Ross University Blog

Residency Fair Gives Students Expert Advice on Preparing to Enter the Match

May 29, 2014

Dr. Nancy Selfridge (left) advises students on preparing for residency.

Dr. Nancy Selfridge (left) advises students on preparing for residency.

At the Residency Fair on May 24, 2014, Ross University School of Medicine (RUSM) students had an opportunity to hear from experts in six areas of medicine, and to have individual questions answered by visiting residency program directors and RUSM faculty members and department chairs. Held on the heels of the Professionalism Conference, the event drew many third and fourth semester students to the scenic Seaside Deck where tables were set up for family medicine, internal medicine, pediatrics, OB/GYN, psychiatry and surgery. Students were able to obtain invaluable advice about how to put together a strong application, how to stand out as a candidate, and what they can do to help secure the best residency match to further their career goals.

“Get good letters of recommendation,” advised Dr. Alison Dobbie, RUSM’s Senior Associate Dean for Medical Education. She added that the letters did not necessarily need to be from physicians in the same area of medicine as the residency for which the student is applying. “I’m a family physician. Do I mind getting a letter from an internist? Not at all.”

One student asked, “Would you agree that your Step score just gets you to an interview?”

“Yes,” Dr. Dobbie replied. “They’ve invited to come for an interview. They haven’t ruled you out. As a program director, I couldn’t remember which applicant scored what; if the score was really high I’d remember.”

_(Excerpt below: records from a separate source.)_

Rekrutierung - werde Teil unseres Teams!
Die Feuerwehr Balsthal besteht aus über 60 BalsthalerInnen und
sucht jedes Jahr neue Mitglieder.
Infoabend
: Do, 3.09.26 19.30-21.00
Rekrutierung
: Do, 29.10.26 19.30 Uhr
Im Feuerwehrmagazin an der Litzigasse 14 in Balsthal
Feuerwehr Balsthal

Several students expressed concern about knowing what information to put in a personal statement when applying for a residency. “With family medicine, you want to bring something extra to the table,” said Dr. Dobbie. “If you have any publications, have shown some creativity, or have demonstrated communication skills, that’s important.”

“What about sounding arrogant on an application?” a student asked.

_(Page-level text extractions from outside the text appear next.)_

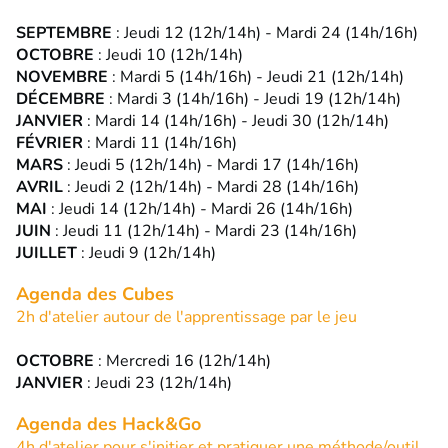
SEPTEMBRE
: Jeudi 12 (12h/14h) - Mardi 24 (14h/16h)
OCTOBRE
: Jeudi 10 (12h/14h)
NOVEMBRE
: Mardi 5 (14h/16h) - Jeudi 21 (12h/14h)
DÉCEMBRE
: Mardi 3 (14h/16h) - Jeudi 19 (12h/14h)
JANVIER
: Mardi 14 (14h/16h) - Jeudi 30 (12h/14h)
FÉVRIER
: Mardi 11 (14h/16h)
MARS
: Jeudi 5 (12h/14h) - Mardi 17 (14h/16h)
AVRIL
: Jeudi 2 (12h/14h) - Mardi 28 (14h/16h)
MAI
: Jeudi 14 (12h/14h) - Mardi 26 (14h/16h)
JUIN
: Jeudi 11 (12h/14h) - Mardi 23 (14h/16h)
JUILLET
: Jeudi 9 (12h/14h)
Agenda des Cubes
2h d'atelier autour de l'apprentissage par le jeu
OCTOBRE
: Mercredi 16 (12h/14h)
JANVIER
: Jeudi 23 (12h/14h)
Agenda des Hack&Go
4h d'atelier pour s'initier et pratiquer une méthode/outil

“Facts are facts,” responded Dr. Dobbie. “If you’re a black belt, write that down; if you ran five marathons, write that down. Any additional language is good, especially if you go to N.Y., Dallas, or another big city. Even if you’re not fluent, the connection with a patient who speaks that language can be phenomenal.”

“What about other jobs you’ve had?” asked a student.

Dr. Dobbie replied that, “You definitely want to put down your prior jobs on the application. If you worked a proper job, I want to know that. You are students who have other, positive, things to bring. You speak other languages. You’ve been to other countries. You are grownups.”

Additionally, Dr. Dobbie advised, the way to succeed during clinical rotations and to achieve the credentials and letters of recommendation for an outstanding residency application are: “Turn up early every day, fresh and shiny, appropriately dressed. If you don’t know what to wear, go the first day in a shirt and tie. Scrubs are sometimes acceptable, but don’t ever turn up the first day in scrubs.”